In his Dussehra greetings to India's Prime Minister Narendra Modi last week, Nepal's Prime Minister KP Sharma Oli stood by an old map of Nepal showing the disputed regions of Lipulekh, Kalapani and Limpiyadhura within Indian borders. However, after a furious backlash he blamed a technical glitch for the older map being shown.

India-Nepal Eminent Persons' Group (EPG) member Mahendra Lama has called on New Delhi to accept revisions to the 1950 Treaty of Peace and Friendship with Kathmandu to help solve the border dispute and other differences between the two nations.

"The EPG report has far-reaching implications. They will take care of the border friction and build and consolidate ties between Nepal and India," Lama told Sputnik. He is also an academic at the Centre for South Asian Studies at New Delhi-based Jawaharlal Nehru University (JNU).

The EPG, which has eight members - four from each country - was founded in 2016 during a visit by Nepal’s Prime Minister KP Sharma Oli to India. The intergovernmental panel, tasked with the agenda of looking into friction between the two neighbours, came out with a report in 2018 after having met eight times in two years.

Lama said the major recommendation by the EPG was to revise the 1950 Treaty of Peace and Friendship, which forms the basis of the ties between Nepal and India.

Although Lama was sorry that the report's findings had yet to be submitted to the Indian government, he also warned that bilateral ties couldn’t remain "frozen in time" forever. “The EPG report addresses the overall relationship and brings it up to date with current realities,” he explained.

Nepalese officials have often complained about Modi’s refusal to “formally accept” the report. “With the re-opening of high-level engagements between the two countries, I hope that the report should be officially submitted in the next six months,” reckoned Lama.

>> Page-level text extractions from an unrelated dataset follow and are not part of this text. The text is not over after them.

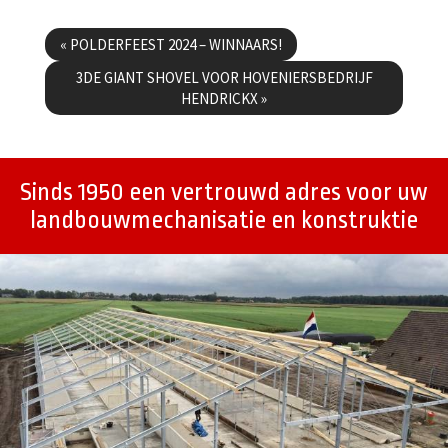
Berichtenmenu
«
POLDERFEEST 2024 – WINNAARS!
3DE GIANT SHOVEL VOOR HOVENIERSBEDRIJF
HENDRICKX
»
Sinds 1950 een vertrouwd adres voor uw
landbouwmechanisatie en konstruktie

He said that the 1950 treaty clause specifying Nepal could only import heavy weapons from India had been removed from the revised agreement.

Lama dismissed concerns that diversification of Kathmandu’s defence ties with Beijing at a time when militaries from India and China were engaged in a five-month-long border stand-off would “hurt” India’s interests.

“We have factored in all the pros and cons of revising some of the old treaty clauses, which have become obsolete,” he said.

Lama's remarks come days ahead of a visit by Indian Army Chief General Manoj Mukund Naravane to Nepal, where he is set to receive the rank of Honorary General of the Nepalese Army by President Bidhya Devi Bhandari.

Last week, the head of India’s external intelligence Research and Analysis agency also paid a visit to Kathmandu and he called upon Oli.

The visit marks a breakthrough in bilateral ties after months of acrimony in the wake of Nepal Parliament approving a map showing three border regions, controlled by India, as part of Kathmandu’s jurisdiction.

Nepalese leadership has taken India to task for building a road through the dispute territory, which lies at the junction of India, China and Nepal. The new road, opened by India’s Defence Minister Rajnath Singh in May this year, cut the travel time between the Indian state of Uttarakhand and the Hindu holy site of Kailash Mansarovar, located in China’s Tibet Autonomous Region.